#### TASK DIRECTIONS
Beneath this line is the data. Output exactly the lines from the line with "International." to the line with "dan khotbah oleh", both ends included, and nothing more.

+===+

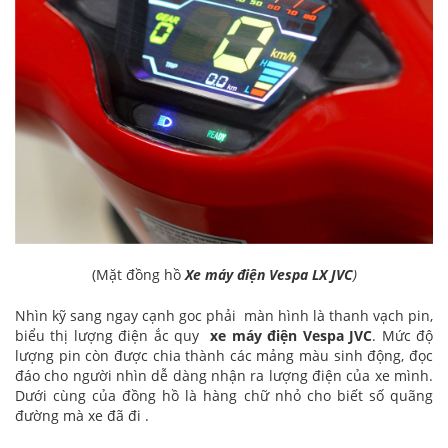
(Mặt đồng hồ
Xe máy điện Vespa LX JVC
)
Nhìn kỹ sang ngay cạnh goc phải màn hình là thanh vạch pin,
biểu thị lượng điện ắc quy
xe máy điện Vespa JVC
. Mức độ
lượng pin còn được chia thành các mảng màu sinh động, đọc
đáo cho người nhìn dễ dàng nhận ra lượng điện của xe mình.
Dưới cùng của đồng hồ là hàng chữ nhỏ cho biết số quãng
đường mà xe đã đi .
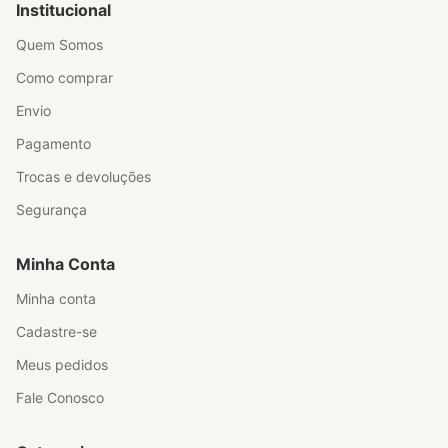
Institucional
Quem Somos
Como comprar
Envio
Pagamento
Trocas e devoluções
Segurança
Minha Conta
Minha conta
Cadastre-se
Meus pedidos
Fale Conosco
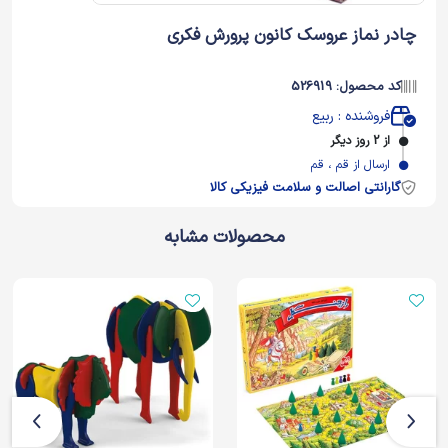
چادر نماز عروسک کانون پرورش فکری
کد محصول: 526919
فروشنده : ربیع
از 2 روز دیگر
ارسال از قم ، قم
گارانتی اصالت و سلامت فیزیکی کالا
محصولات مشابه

+===+

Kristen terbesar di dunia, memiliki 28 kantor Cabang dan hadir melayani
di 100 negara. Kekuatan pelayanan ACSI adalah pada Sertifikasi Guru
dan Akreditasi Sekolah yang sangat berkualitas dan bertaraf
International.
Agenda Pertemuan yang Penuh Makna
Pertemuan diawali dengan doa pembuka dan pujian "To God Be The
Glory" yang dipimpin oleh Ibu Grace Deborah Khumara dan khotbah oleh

+===+

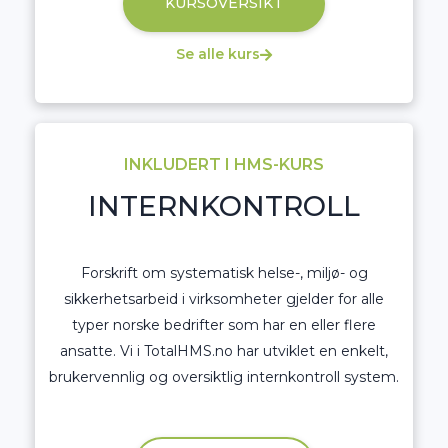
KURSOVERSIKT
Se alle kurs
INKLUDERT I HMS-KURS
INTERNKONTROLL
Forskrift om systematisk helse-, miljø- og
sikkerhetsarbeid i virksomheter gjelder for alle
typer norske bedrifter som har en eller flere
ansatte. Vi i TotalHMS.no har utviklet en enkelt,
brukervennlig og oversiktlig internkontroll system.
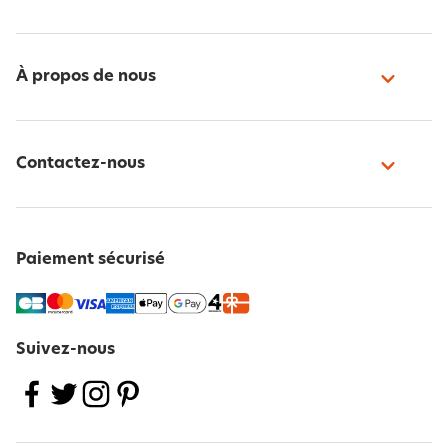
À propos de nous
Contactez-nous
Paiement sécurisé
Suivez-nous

+===+

#### EXPECTED ANSWER
International.
Agenda Pertemuan yang Penuh Makna
Pertemuan diawali dengan doa pembuka dan pujian "To God Be The
Glory" yang dipimpin oleh Ibu Grace Deborah Khumara dan khotbah oleh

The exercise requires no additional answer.